6.2 Licensor will not provide to Licensee any support services of any kind (including but not limited to technical assistance for the installation of the Licensor’s Phase1IPR Repositories, and its use, hardware support, maintenance in operational conditions or training).
6.3 Licensor and Licensee has no obligation to provide to the other Party any updates and upgrades of their respective Phase1IPR Repositories the other Party.
6.4 Nothing in this Agreement shall be considered as an obligation for any Party to conduct research to improve the Phase 1 IPR Repositories.
Licensee may modify or improve the Licensor Phase1IPR Repositories and generate Improvements on the Licensor’s Phase1IPR Repositories. Licensee has no obligation to inform or share such Improvements with the other Party. Licensor has no obligation to inform or share Improvements he may have made on its own Phase 1 IPR Repositories with the other Party.
However, a Licensee is not authorized to integrate (or link) any Open Source Software within(with) the Licensor Phase 1 IPR, it redistributes without prior approval of the other Party.

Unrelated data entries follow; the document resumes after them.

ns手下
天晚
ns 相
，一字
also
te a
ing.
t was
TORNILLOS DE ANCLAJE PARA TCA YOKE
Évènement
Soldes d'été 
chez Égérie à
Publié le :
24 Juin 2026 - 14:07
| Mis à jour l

Shall a Licensee be willing to integrate or link Open source software with within) the Licensor Phase 1 IPR, it redistributes, the Licensee willing to make such integration (or linking) shall provide the other Party with the necessary information (such as intented use and applicable Open source License) in order for such other Party to assess the potential impact and risk on the Licensor Phase 1 IPR.

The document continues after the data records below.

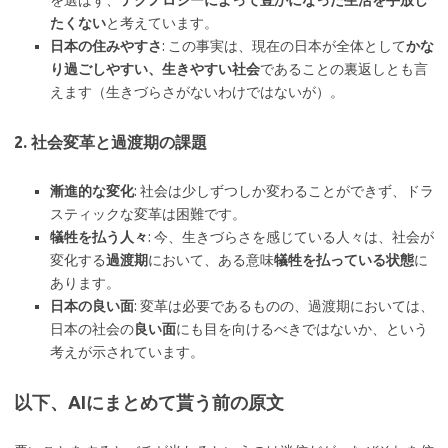
を選ばず、
テクノロジーによって豊かになった生活を手放し
たくない
と考えています。
日本の住みやすさ
: この事実は、現在の日本が全体として
かな
り過ごしやすい、生きやすい社会
であることの裏返しとも言
えます（生きづらさがないわけではないが）。
2. 社会変革と過渡期の課題
漸進的な変化
: 社会は少しずつしか変わることができず、ドラ
スティックな変革は困難です。
犠牲を払う人々
: 今、生きづらさを感じている人々は、社会が
変化する
過渡期
において、ある意味
犠牲を払っている状態
に
あります。
日本の良い面
: 変革は必要であるものの、過渡期においては、
日本の社会の
良い面
にも目を向けるべきではないか、という
考えが示されています。
以下、AIにまとめて貰う前の原文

Licensee shall retain all right, title and interest in and to the Improvements developed by Licensee as a derivative work using Licensor Phase 1 IPR Repositories it may generate during the term of its right of use granted under this Agreement and/or under the Prior Agreements, and is free to use such Improvements without restriction worldwide, subject always to the Intellectual Property Rights owned by the other Party on its respective Phase 1 IPR Repositories and the Open source software provisions above.

ARTICLE 7– USE OF OPEN SOURCE SOFTWARE AND THIRD PARTY SOFTWARE
7.1 Licensor hereby notifies Licensee and Licensee hereby acknowledges and accepts, that the Licensor Phase 1 IPR Repositories may contain Open Source Software (modules,) as defined in Article 1. A list of the Open Source Software used or provided in the frame of this Agreement with or as part of the Licensor Phase 1 IPR Repositories and its corresponding licenses is provided as part of the readmefiles provided with Documentation and/or in Annexes 1 and 2 of the present Agreement.
In addition, and notwithstanding any other provision of this Agreement, as Open Source Software is by nature distributed without any warranty of any kind (notably, but without limitation, without warranty of non-infringement of Intellectual property rights, without warranty of ownership, and without commercial warranty), Licensee accepts that any Open Source Software provided in the framework of this Agreement is provided without any warranty of any kind.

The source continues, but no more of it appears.